Seungyoun duduk di balkon rumahnya, menghembus asap dari batang tembakau yang ia hisap sepuluh menit yang lalu. Batang keempat, atau kelima.
Dia tidak sedang banyak pikiran. Oh, tidak. Dia bukan pria sok baik yang biasanya ada di buku novel Wooseok, nyebat ketika banyak pikiran. Seungyoun memang sudah terbiasa. Dia tidak menghiraukan teguran Wooseok, atau temannya. Dia tidak peduli.
Kalau bisa ia cepat mati, begitu.
"Seungyoun!"
Setelah lama membuat ubin salting, Seungyoun menaikkan kepalanya. Oh. Ada tetangga di balkon sebelah. Ia kira lampunya yang mati sama dengan penghuninya.
"Kok sudah ada, kak?"
"Tidak banyak tugas, kamu ngapain?"
"Biasa," Seungyoun mematikan rokoknya dan meminum kopi. Sudah tidak selera dia akan tembakau bakar itu.
"Boleh lompat?"
Seungyoun melihat ke bawah. Tinggi balkonnya dan tetangga itu kira-kira tiga meter dari permukaan tanah. Ditambah, jarak balkonnya dan tetangga satu meter.
"Gila?"
"Hah?"
Seungyoun menepuk jidat, "Kakak sudah gila mau lompat ke sini?"
"Kamu tidak tahu aku atlet parkour dua tahun yang lalu?"
"Dulu atlet, sekarang sudah purna tugas. Masih bagus kah, tulang punggung?" Seungyoun sedikit meledek. Pria 26 tahun itu memang tidak seharusnya nekat lompat ke balkonnya.
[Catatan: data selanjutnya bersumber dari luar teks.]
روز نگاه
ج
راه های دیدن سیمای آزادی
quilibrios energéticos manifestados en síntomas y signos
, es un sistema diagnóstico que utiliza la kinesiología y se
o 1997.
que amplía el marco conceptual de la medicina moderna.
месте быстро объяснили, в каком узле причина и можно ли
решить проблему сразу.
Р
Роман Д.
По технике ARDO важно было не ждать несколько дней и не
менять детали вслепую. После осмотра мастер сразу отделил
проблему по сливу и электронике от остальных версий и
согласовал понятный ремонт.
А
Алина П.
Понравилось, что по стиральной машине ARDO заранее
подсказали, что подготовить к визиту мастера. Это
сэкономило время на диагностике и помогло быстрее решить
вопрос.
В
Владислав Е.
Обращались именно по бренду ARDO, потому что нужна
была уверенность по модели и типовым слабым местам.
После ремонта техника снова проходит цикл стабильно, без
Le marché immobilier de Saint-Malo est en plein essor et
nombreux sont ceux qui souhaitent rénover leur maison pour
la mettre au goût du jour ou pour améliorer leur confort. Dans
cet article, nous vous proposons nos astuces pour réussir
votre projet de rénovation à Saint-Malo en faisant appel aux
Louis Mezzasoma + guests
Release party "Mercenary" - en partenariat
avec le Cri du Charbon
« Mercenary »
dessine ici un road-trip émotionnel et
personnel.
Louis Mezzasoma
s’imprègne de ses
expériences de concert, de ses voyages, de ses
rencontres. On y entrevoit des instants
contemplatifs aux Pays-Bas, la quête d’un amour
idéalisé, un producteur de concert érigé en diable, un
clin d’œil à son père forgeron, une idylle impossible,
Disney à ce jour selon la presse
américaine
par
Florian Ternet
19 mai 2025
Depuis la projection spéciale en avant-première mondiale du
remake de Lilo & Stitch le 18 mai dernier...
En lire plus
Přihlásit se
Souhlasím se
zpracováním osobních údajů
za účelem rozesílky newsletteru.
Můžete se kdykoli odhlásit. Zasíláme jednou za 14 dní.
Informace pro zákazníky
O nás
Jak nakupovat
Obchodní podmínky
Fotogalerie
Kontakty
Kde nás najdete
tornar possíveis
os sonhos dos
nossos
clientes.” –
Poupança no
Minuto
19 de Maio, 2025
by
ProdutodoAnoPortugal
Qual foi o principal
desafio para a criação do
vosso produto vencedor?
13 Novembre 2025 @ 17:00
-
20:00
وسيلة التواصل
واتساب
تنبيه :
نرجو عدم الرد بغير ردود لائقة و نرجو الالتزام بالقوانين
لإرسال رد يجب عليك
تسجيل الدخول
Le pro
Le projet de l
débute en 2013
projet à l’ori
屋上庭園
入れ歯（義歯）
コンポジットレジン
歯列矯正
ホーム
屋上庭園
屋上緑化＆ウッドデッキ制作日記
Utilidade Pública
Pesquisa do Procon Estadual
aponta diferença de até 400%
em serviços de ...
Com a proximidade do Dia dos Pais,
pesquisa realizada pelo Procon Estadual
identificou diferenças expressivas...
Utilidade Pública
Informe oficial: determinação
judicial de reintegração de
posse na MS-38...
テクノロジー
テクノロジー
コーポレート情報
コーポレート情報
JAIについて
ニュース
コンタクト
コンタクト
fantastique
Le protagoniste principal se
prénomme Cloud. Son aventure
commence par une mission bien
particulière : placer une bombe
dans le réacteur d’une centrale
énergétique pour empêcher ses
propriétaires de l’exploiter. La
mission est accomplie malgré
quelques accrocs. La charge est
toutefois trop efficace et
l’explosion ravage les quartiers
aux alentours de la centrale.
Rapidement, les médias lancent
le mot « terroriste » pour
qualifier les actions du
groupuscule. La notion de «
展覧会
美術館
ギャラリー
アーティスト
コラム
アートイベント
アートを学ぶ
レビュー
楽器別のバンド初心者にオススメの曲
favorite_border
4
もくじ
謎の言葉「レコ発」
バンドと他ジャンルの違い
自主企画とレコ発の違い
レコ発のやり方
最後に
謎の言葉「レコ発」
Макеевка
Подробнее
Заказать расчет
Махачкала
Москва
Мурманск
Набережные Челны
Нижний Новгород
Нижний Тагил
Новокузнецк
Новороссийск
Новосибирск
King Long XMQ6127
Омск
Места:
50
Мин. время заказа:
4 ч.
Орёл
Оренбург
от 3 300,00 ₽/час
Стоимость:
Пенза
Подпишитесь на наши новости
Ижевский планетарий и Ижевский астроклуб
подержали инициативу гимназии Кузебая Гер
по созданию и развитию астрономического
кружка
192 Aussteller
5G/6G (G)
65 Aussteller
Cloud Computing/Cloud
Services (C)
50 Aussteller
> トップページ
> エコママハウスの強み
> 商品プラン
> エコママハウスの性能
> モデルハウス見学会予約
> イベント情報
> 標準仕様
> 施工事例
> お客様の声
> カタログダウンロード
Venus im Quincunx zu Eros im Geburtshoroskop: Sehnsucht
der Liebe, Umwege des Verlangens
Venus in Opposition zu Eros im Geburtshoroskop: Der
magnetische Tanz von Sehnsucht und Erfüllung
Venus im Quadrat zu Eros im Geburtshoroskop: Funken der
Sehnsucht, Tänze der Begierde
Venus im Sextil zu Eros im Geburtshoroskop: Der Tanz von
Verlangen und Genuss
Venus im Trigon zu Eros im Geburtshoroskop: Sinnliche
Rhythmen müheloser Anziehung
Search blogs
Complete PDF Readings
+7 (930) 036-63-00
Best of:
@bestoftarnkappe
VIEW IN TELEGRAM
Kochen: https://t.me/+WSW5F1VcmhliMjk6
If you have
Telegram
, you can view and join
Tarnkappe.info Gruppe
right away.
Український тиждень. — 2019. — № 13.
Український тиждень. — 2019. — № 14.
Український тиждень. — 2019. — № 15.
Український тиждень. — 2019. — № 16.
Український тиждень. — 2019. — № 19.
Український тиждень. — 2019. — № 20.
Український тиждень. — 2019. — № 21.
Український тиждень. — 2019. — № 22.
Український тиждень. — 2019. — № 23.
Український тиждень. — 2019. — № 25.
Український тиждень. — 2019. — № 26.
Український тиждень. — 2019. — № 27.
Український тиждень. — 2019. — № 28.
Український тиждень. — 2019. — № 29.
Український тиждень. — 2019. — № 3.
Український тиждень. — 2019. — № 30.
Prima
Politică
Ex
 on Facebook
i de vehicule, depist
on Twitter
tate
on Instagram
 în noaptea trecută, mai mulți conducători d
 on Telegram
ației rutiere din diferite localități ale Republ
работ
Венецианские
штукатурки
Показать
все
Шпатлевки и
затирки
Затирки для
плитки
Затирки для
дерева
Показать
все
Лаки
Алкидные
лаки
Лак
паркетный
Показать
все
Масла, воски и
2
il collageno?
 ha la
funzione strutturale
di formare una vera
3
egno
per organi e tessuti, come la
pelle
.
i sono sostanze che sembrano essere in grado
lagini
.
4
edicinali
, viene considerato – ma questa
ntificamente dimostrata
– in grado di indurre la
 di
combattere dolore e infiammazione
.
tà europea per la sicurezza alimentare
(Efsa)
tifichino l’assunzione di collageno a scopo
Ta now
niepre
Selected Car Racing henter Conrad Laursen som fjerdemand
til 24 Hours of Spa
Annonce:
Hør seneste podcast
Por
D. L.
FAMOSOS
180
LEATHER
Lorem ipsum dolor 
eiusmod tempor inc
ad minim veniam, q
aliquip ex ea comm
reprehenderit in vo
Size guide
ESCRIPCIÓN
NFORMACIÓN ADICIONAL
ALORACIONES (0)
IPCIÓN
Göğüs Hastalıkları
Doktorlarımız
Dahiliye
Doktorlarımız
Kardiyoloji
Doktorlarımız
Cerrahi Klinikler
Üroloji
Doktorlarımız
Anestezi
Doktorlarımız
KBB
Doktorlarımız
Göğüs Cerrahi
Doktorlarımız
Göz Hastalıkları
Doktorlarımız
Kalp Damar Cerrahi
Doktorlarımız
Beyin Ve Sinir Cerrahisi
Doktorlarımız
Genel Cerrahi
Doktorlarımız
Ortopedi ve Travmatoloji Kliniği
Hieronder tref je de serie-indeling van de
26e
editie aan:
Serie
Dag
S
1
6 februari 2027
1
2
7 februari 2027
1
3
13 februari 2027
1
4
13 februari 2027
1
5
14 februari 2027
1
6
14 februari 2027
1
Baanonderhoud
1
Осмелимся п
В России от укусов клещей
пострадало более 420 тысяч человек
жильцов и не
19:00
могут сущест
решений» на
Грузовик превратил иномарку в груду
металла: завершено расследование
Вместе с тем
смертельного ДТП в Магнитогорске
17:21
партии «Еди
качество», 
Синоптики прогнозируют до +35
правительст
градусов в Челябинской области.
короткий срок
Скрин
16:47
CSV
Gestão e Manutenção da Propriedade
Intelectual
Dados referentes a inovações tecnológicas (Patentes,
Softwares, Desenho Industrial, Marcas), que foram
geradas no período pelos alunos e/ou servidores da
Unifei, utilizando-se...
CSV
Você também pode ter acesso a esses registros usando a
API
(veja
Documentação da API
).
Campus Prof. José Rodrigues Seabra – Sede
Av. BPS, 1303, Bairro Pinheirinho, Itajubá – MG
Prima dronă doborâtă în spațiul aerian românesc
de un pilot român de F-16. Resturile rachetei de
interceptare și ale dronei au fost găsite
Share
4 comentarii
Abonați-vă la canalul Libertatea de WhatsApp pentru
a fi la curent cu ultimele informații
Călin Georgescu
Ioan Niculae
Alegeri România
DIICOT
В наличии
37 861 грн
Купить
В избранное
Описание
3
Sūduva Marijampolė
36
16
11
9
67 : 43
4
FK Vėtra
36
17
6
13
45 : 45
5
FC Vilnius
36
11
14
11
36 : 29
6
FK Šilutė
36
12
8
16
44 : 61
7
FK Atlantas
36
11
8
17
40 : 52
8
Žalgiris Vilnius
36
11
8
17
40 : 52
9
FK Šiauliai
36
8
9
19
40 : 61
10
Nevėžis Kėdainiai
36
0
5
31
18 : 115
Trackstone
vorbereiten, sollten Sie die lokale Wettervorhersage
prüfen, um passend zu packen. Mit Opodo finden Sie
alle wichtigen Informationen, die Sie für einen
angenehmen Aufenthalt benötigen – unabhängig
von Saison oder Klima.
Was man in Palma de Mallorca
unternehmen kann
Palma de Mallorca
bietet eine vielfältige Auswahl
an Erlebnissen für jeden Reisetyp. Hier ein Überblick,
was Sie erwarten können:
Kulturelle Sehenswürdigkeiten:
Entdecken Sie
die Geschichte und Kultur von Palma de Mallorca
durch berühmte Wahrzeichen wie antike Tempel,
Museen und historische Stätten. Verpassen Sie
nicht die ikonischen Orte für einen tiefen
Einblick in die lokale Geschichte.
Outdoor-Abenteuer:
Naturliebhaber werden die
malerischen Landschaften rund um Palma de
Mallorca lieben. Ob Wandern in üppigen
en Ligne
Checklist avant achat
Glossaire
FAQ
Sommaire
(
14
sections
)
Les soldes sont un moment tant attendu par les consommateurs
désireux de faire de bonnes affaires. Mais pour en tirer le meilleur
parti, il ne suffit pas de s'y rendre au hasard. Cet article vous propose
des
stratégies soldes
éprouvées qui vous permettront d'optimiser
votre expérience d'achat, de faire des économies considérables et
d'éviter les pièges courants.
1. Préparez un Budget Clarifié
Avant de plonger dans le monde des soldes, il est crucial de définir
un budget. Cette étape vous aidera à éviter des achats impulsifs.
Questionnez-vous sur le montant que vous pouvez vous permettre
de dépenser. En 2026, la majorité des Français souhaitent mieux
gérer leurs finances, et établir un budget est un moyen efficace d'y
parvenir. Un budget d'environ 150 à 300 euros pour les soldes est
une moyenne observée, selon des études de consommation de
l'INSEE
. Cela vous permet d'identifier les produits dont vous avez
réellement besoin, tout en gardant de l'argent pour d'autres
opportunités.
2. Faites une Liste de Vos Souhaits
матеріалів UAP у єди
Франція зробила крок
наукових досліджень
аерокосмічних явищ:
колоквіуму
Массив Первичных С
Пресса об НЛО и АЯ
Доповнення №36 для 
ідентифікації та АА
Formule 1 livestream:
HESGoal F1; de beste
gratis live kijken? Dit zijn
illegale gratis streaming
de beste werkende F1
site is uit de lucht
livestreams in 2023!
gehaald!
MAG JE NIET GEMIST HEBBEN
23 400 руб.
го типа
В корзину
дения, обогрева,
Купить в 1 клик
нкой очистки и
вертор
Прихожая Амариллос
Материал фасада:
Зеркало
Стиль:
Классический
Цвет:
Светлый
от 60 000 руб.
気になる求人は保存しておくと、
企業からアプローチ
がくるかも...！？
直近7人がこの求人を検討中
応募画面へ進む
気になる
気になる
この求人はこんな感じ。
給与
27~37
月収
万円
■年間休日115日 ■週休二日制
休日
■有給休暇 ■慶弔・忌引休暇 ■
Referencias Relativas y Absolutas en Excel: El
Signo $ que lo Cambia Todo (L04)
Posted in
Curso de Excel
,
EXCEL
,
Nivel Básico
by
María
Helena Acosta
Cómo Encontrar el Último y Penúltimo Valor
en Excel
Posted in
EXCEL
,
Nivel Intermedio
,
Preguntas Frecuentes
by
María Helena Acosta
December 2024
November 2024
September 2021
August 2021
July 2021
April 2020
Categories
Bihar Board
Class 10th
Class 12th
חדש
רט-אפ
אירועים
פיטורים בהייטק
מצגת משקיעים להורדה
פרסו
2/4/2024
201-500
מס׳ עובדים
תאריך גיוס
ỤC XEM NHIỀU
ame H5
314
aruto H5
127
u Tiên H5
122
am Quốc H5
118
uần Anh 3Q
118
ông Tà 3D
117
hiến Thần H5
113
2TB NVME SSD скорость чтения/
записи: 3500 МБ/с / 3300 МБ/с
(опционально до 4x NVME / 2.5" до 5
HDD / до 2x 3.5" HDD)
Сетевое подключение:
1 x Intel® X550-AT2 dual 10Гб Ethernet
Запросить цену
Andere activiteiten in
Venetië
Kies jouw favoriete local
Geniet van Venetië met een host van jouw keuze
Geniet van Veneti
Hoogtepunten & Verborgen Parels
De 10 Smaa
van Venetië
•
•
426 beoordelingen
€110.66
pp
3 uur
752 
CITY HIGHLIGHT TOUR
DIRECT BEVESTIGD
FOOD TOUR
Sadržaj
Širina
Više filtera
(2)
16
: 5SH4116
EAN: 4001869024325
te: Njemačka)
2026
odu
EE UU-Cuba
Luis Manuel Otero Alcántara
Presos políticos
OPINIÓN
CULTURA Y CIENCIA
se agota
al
Tapi ia melakukannya. Dan mulus mendarat.
"Pintu depan buat apa, kak, kalau masih lompat di balkon?"
"Buat bertamu. Kan aku bukan tamu."
"Terus apa?"
"Teman? Teman berbicara?"
Tetangganya itu mengeluarkan sebungkus jajan—kacang panggang kemasan— dan botol minuman. Minuman karbonasi, kesukaan Seungyoun.
"Buat apa kacang dan Fanta?"
"Buat ngobrol, Youn. Mana asik ngobrol tidak ngemil."
Tidak ada yang bicara setelahnya. Semua sibuk pada kegiatan memisahkan kacang dengan kulitnya atau bergelut dengan lidah yang sakit karena minum. Selama 30 menit.
Pukul dua belas.
"Dua belas malam. Aku tidak tahu mau bicara apa."
"Bicara saja," tetangganya masih asik menyuap kacang untuk dirinya sendiri. Seungyoun membereskan diri, masuk ke kamarnya.
"Mau ke mana?"
"Tidur."
"Tidak pamit, enak sekali. Harusnya tidak bawa kacang dan Fanta-"
"Terima kasih, kak Seungwoo."
"Sama-sama, kalau malas tidak usah diladenilah aku ini. Kamu kelihatan ngantuk."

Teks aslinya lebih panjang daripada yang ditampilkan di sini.